What you need to do » From the records below, extract only the lines running from the line with "RCXD0 - Dell" to the line with "RN886 - Dell", both lines included, reproducing them exactly.

····················

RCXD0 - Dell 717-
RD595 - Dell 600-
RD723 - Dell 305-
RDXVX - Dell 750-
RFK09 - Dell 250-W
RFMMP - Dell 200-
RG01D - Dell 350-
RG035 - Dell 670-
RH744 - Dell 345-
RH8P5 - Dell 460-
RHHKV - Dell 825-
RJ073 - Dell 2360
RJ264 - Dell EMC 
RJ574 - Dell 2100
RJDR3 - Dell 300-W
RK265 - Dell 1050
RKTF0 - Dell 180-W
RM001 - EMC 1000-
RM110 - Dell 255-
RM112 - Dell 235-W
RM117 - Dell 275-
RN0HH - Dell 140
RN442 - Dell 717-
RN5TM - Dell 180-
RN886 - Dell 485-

····················

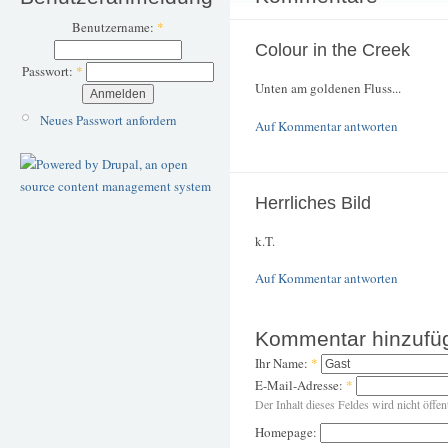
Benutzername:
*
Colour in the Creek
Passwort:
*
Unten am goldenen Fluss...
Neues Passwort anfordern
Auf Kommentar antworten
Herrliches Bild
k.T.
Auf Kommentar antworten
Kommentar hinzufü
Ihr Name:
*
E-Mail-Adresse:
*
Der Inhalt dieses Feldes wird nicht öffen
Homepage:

····················

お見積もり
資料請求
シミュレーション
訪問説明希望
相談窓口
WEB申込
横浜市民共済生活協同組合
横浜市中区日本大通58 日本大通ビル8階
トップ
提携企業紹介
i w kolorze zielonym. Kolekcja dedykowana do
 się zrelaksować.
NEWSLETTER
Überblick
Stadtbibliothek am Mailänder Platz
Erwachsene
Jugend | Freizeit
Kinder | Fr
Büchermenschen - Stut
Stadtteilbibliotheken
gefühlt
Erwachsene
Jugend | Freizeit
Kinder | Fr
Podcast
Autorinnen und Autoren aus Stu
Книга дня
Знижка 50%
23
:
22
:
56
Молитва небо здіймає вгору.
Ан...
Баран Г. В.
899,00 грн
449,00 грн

····················

The answer »
RCXD0 - Dell 717-
RD595 - Dell 600-
RD723 - Dell 305-
RDXVX - Dell 750-
RFK09 - Dell 250-W
RFMMP - Dell 200-
RG01D - Dell 350-
RG035 - Dell 670-
RH744 - Dell 345-
RH8P5 - Dell 460-
RHHKV - Dell 825-
RJ073 - Dell 2360
RJ264 - Dell EMC 
RJ574 - Dell 2100
RJDR3 - Dell 300-W
RK265 - Dell 1050
RKTF0 - Dell 180-W
RM001 - EMC 1000-
RM110 - Dell 255-
RM112 - Dell 235-W
RM117 - Dell 275-
RN0HH - Dell 140
RN442 - Dell 717-
RN5TM - Dell 180-
RN886 - Dell 485-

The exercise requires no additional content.